Ende vergangener Woche habe ich mir den Degen DE1103 via Ebay aus China bestellt, keine Woche später liegt das Gerät nun vor mir – und zwar für etwa 60% des Preises der hier in Deutschland veranschlagt wird. Das Gerät ist kleiner und kompakter als der Sangean ATS909W. Der erste Negativpunkt bei dem Gerät ist die Lautstärkeregelung. Der Empfänger verfügt über einen Drehknopf (auf der rechte Gehäuseseite).
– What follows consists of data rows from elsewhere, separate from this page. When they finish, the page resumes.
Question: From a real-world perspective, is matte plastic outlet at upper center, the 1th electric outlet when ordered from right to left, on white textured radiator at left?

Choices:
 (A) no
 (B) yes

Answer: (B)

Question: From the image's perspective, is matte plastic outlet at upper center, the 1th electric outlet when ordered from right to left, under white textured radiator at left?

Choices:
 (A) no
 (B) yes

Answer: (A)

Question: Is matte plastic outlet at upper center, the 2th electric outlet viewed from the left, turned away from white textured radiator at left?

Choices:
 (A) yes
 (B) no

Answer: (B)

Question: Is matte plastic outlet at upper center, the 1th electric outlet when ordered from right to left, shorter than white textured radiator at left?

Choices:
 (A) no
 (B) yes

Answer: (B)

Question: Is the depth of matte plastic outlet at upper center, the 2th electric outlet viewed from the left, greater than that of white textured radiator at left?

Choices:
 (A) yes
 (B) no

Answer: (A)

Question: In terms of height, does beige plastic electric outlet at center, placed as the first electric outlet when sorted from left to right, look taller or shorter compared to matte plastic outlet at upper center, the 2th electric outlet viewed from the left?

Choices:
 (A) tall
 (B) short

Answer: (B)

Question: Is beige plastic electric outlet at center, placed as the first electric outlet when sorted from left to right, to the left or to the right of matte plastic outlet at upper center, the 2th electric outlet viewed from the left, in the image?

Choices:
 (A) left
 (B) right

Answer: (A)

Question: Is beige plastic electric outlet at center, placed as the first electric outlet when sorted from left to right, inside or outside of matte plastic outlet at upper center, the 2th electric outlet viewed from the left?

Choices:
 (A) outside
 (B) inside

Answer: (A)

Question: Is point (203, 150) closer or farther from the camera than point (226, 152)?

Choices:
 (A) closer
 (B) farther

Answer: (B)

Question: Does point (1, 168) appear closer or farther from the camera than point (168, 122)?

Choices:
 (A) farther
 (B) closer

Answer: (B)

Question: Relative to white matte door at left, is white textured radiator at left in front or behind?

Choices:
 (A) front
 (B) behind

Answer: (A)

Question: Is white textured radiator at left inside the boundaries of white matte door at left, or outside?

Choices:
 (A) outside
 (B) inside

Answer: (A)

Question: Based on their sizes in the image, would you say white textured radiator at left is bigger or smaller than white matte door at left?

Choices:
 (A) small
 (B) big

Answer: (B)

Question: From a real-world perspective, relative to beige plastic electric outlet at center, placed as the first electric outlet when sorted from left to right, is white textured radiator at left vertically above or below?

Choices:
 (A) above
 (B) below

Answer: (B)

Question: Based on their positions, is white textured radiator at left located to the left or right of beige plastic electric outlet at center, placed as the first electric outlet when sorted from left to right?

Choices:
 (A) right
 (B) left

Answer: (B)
Er dient sowohl zur Frequenzabstimmung, lässt sich aber auch durch einen Tastendruck zur Regulierung der Lautstärke.

Frequenzbereiche:

UKW 76,0 – 108,0 MHz
MW 520 – 1710 kHz
LW 100 – 519 kHz
KW 1711 – 29999 kHz

Auf der grossen Skala sind (wie bei einem analogen Weltempfänger) alle Bänder nebeneiander aufgeführt, der LCD-Balken wandert wie ein zeiger über die einzelnen Frequenzbereiche. Ganz oben befindet sich eine digitale Frequenzanzeige.
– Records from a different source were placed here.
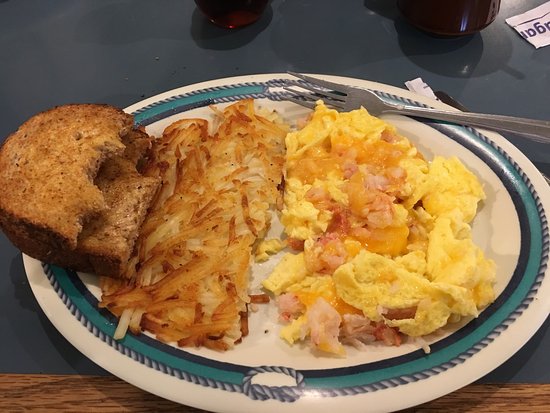 You are a GUI agent. You are given a task and a screenshot of the screen. Output one action in this format:
    pyautogui.click(x=<x>, y=<y>)
    Task: Click on the table
    This screenshot has height=413, width=550.
    Given the screenshot: What is the action you would take?
    pyautogui.click(x=528, y=396)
Die Empfangseigenschaften bei dem Gerät sind nicht von schlechten Eltern! Der DE1103 ist großsignalfest, lediglich ein Mischprodukt kann ich auf 100,2 MHz empfangen. Der ATS909W zaubert mehr Mischprodukte ins UKW-Band. Auch die Trennschärfe ist klasse. So kann ich z.B. SWR1 RP auf 89,8 MHz empfangen, während die 89,7 MHz mit WDR3 in Ortssenderstärke belegt ist. Das Gleiche gilt für den Empfang von HR2 auf 99,6 (neben Ibbenbüren 99,5) und Radio Gütersloh auf 106,8 (neben Langenberg auf 106,7). Alles weitere muss ich noch testen.
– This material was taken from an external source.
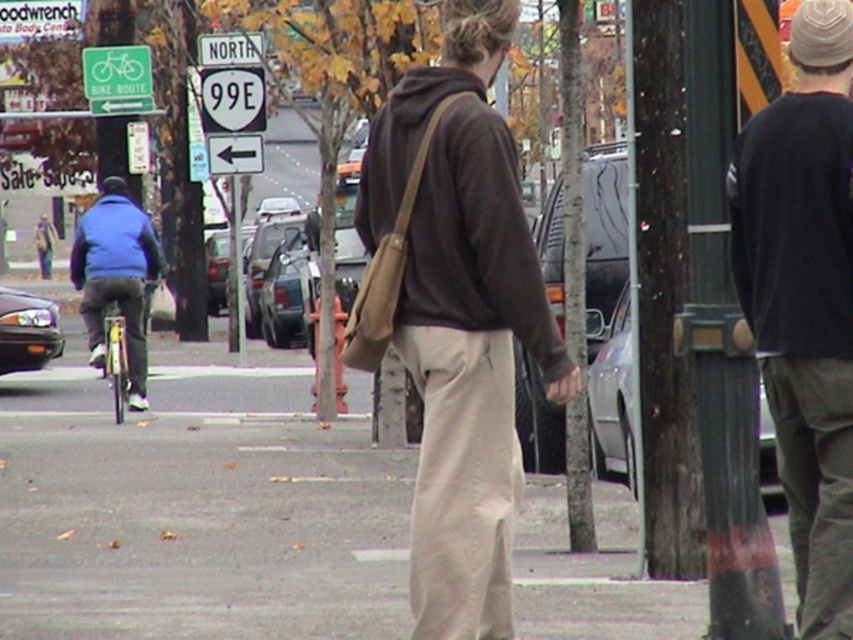 You are a pedestrian trying to cross the street safely. You notice two people in the scene, one wearing khaki pants at center and another in a blue fleece jacket at left. Which of these two individuals appears closer to you based on their size?

The khaki pants at center has a smaller size compared to blue fleece jacket at left, so the blue fleece jacket at left appears closer because larger objects are typically nearer in perspective.

In the scene shown: You are standing at the point labeled as point (131, 400) and want to walk to the point labeled as point (426, 380). Given that both points are on the sidewalk, which direction should you face to move towards your destination?

Since point (426, 380) is closer to the viewer than point (131, 400), you should face towards the direction of the viewer to move towards your destination.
Auf der Mittelwelle kann ich trotz Störnebel in der Wohnung tagsüber Radio538 auf 891 kHz empfangen (die kurzen Tage und die längere Dunkelheit spielen hier natürlich eine Rolle). Oberhalb von 1600 MHz lassen sich abends Piratensender aus den Niederlanden und dem Balkan empfangen, der ATS gibt im Direktvergleich keinen Ton von sich. Das gleiche Phänomen kann ich im 48 Meter.-Band beobachten.

Mit dem Gerät habe ich einen kompakten und trennscharfen Empfänger mit dem Bandscans und Tropo sicher noch viel mehr Spass machen!